Change yes, but of a certain sort. This is the Great American Trajectory, the telos towards fundamental rights and limited government that have been the lifeblood of the right since the Reagan revolution. So too it’s a quiet attempt to get religiously driven conservatives to align their own sense of divinely ordained history with one more palatable to mainstream Americans who have seen more in Obama revivalism than fire-and-brimstone condemnation of sodomite heathens.
Liberals need to be cautious. Anyone committed to a progressive social agenda need be skeptical, critical, and deeply aware of what are as much realignments and fortifications of rights-limiting positions as they are signs of crisis or enlightenment.
It’s the economy, stupid. The free-market liberty with which we were all to breath more deeply and clearly no longer works as a bread-and-butter position for conservatives. Anyone not on the regulation bandwagon is having a sad, sad day. So marriage can stand in as a more palatable free-market arrangement.
More than that: marriage is a poor person’s best-deal bundle of legal and economic privilege. It affords security and shared benefits that let everyday people fortify their position in the world. A trip to city hall and a couple bucks gets you a hell of a lot, from paternity rights and hospital visitation to shared health insurance benefits, from favorable inheritance laws to genuinely private communication and the right not to testify against one’s spouse. Some of these benefits can be achieved through legal arrangements outside marriage, but it’s a costly, arduous and in many ways still a contingent effort.
In a time of hardship, it becomes even more inexcusable to deny people’s basic means of defense—social integration and kinship versus alienation and atomization.
Yet isn’t this another way of strengthening that sacramental institution against the secular evils of state support? Better to sully it at the margins than to collapse its central role in undergirding family values and a culture of life.
Love-dovey aside, and however heretical it may sound, I would rather have a world of social protections available to everyone—regardless of partnership—than a regime of papered-up marriage for all. I deeply respect the fundamental importance this issue has for gay and straight alike—symbolic, emotional, cultural and more. But these values must come with victory in a battle waged for a solid foundation on which the broadest range of benefits may rest.
Pause partnership for a moment. Imagine instead universal health insurance, equal opportunity employment and equal pay regardless of gender. Imagine reproductive rights for women and men chastened to see not a fairer sex as object and possession, body and conquest, and rather as people no more or less than themselves. Imagine an educational system and set of social services that challenges poverty and promotes personal fulfillment, creativity and self-sustaining independence. Child care, living wages, mobility, support and protection in old age—imagine it without any rings on your finger.

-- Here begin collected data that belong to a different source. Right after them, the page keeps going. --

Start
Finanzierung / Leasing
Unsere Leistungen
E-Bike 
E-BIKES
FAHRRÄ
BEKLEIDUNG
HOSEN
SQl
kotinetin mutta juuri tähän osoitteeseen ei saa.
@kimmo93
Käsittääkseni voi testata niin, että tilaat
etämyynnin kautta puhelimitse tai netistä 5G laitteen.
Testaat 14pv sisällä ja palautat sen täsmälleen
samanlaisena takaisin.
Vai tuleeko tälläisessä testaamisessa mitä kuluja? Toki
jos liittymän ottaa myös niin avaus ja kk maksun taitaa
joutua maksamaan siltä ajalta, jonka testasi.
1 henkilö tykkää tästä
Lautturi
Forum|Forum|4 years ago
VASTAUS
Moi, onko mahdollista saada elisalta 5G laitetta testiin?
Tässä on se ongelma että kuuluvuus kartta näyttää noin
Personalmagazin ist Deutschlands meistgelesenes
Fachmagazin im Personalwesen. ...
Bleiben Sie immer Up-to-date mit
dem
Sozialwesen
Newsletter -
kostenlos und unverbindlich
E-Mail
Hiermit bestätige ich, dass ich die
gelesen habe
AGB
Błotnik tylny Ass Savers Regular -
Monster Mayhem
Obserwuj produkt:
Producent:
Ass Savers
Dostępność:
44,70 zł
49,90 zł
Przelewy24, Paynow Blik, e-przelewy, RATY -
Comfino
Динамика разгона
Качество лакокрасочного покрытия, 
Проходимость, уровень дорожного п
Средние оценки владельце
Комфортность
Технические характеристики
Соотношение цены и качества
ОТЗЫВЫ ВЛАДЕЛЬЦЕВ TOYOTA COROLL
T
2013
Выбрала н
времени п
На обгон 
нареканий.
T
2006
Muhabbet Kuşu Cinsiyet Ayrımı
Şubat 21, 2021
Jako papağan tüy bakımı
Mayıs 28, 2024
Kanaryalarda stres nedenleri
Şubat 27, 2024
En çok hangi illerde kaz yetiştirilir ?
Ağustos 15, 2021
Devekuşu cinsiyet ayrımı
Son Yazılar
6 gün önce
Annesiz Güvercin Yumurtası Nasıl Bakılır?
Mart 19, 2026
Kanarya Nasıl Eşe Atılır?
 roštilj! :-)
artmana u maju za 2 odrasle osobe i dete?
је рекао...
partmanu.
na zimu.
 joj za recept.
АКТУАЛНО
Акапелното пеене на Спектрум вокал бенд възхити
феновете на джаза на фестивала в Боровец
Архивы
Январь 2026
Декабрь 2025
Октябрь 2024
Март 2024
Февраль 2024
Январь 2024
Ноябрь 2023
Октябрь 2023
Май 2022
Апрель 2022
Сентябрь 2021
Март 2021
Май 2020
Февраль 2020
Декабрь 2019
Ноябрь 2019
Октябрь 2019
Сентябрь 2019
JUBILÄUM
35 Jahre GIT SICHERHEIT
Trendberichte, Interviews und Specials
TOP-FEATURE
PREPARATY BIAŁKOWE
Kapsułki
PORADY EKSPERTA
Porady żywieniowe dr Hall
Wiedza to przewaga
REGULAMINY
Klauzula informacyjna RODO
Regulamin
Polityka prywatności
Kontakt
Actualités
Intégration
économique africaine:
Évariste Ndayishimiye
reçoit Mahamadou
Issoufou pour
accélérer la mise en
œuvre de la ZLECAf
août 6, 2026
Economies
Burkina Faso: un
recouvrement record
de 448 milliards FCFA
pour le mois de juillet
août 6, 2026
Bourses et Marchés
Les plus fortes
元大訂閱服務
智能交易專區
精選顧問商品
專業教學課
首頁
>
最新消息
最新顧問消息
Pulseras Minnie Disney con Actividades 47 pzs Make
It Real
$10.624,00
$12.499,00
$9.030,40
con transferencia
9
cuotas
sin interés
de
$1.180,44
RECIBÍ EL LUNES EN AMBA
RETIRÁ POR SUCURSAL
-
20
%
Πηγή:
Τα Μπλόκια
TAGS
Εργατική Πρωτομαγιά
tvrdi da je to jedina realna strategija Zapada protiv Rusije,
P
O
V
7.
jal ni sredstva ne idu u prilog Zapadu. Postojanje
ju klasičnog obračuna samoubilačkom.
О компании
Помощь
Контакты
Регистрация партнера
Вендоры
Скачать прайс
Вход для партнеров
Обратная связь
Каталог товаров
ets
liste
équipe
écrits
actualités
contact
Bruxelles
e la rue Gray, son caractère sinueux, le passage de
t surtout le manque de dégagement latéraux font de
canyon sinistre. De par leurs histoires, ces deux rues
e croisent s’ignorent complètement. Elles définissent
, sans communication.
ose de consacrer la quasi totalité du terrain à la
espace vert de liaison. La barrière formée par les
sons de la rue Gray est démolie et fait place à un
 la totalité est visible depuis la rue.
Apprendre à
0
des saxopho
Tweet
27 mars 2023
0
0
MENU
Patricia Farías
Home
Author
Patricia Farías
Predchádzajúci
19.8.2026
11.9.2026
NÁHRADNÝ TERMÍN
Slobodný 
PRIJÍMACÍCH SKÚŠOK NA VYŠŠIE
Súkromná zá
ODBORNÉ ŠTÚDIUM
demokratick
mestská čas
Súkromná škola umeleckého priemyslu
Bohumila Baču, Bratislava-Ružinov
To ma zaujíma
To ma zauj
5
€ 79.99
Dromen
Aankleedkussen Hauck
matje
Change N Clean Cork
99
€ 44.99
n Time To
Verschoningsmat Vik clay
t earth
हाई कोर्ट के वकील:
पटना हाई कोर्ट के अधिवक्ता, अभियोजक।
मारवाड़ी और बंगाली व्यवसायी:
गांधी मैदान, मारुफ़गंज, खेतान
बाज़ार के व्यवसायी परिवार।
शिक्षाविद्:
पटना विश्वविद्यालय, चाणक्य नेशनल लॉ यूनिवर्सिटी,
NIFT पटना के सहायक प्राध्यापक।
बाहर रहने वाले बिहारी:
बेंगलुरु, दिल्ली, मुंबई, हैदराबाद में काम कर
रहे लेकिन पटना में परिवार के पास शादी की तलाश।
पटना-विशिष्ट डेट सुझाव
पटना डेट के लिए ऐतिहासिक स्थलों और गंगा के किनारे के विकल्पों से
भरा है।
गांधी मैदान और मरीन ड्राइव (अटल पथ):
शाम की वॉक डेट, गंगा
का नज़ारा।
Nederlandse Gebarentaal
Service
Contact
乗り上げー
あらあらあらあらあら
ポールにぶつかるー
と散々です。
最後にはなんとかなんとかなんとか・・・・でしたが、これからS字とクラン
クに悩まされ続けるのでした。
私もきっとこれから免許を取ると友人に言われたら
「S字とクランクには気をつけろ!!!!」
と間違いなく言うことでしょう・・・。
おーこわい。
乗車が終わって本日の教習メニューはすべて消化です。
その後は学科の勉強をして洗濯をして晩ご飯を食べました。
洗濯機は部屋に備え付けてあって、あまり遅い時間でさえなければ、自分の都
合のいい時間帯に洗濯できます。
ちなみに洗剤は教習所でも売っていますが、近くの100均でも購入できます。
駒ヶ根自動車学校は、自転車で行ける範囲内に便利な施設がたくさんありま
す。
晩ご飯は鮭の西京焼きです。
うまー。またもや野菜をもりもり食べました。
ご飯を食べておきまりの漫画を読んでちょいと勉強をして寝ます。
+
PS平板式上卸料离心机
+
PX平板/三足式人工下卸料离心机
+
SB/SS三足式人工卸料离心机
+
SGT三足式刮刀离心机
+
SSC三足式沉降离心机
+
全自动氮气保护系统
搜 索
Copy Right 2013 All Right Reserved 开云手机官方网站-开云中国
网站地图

However people want to do it, let them have the choice. Restart partnership as possibility rather than retreat—strong relationships, families, communities and more.
For the right marriage remains a matter of salvation, however expansive they may allow it to become. Indeed they might well have woken up and realized that its expansion promises to do more for its future than a rear-guard effort to limit its scope. But this is no deal with the devil. As conservatives regroup in these troubled times, we’re far from a moment of backs-turned. This is a straight-away attempt to find the quickest and most enduring path they can to their Christian paradise—watch out, this is back to God.